:: INFORMATION PROVIDED ::
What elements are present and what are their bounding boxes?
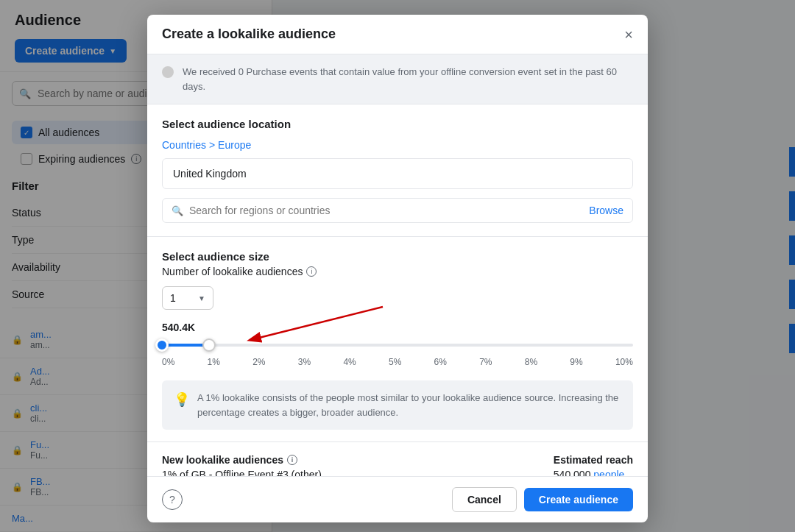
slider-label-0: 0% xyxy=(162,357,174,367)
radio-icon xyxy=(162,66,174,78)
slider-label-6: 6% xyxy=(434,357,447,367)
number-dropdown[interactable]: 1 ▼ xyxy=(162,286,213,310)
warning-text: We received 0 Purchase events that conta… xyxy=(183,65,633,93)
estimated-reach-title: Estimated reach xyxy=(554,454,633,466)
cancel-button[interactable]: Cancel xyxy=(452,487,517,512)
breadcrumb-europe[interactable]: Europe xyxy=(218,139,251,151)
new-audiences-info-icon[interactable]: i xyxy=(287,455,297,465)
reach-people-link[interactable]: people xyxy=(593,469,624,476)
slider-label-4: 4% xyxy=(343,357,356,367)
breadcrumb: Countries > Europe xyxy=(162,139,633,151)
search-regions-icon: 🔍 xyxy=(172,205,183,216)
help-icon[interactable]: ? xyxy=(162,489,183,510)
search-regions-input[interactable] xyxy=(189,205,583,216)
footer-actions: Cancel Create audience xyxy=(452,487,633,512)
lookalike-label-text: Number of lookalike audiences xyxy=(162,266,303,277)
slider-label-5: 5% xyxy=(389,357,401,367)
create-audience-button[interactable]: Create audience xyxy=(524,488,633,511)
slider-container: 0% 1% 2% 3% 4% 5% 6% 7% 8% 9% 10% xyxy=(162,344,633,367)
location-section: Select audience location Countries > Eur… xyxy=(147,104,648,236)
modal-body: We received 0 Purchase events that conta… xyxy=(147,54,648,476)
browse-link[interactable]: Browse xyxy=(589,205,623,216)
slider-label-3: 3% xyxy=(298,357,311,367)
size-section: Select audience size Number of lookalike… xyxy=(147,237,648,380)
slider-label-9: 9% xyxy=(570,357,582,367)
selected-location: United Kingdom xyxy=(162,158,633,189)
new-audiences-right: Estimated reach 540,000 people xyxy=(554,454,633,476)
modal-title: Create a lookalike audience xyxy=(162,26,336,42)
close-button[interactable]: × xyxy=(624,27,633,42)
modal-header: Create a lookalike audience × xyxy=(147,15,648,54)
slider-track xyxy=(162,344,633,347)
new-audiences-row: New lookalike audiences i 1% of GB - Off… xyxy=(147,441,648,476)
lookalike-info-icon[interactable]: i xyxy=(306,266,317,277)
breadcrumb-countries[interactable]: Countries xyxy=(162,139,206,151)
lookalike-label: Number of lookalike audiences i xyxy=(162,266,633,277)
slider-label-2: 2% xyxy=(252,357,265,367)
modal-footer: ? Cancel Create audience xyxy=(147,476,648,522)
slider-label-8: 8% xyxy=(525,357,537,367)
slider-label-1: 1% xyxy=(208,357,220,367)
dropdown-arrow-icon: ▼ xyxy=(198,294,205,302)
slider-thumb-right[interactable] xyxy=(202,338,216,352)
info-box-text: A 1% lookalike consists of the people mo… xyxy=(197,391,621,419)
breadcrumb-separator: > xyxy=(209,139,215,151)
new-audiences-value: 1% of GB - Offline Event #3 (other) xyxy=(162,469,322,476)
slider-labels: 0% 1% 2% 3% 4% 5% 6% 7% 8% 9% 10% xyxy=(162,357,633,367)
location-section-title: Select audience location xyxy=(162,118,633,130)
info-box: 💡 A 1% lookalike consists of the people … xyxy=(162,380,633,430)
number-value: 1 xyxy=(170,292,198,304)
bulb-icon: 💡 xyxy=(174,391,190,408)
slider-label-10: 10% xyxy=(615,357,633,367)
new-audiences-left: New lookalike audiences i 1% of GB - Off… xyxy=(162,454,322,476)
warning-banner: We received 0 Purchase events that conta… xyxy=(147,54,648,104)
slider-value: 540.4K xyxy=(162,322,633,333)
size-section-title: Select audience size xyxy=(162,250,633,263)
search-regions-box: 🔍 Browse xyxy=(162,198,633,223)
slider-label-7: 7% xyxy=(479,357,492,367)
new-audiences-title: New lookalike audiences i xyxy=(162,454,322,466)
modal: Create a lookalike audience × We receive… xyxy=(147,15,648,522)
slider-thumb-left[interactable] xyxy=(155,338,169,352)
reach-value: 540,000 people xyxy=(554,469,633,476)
:::
REQUIRED WORK: The total, and nothing more: how many lines in the entries contain "modal"?

ANSWER FOR THIS EXERCISE: 5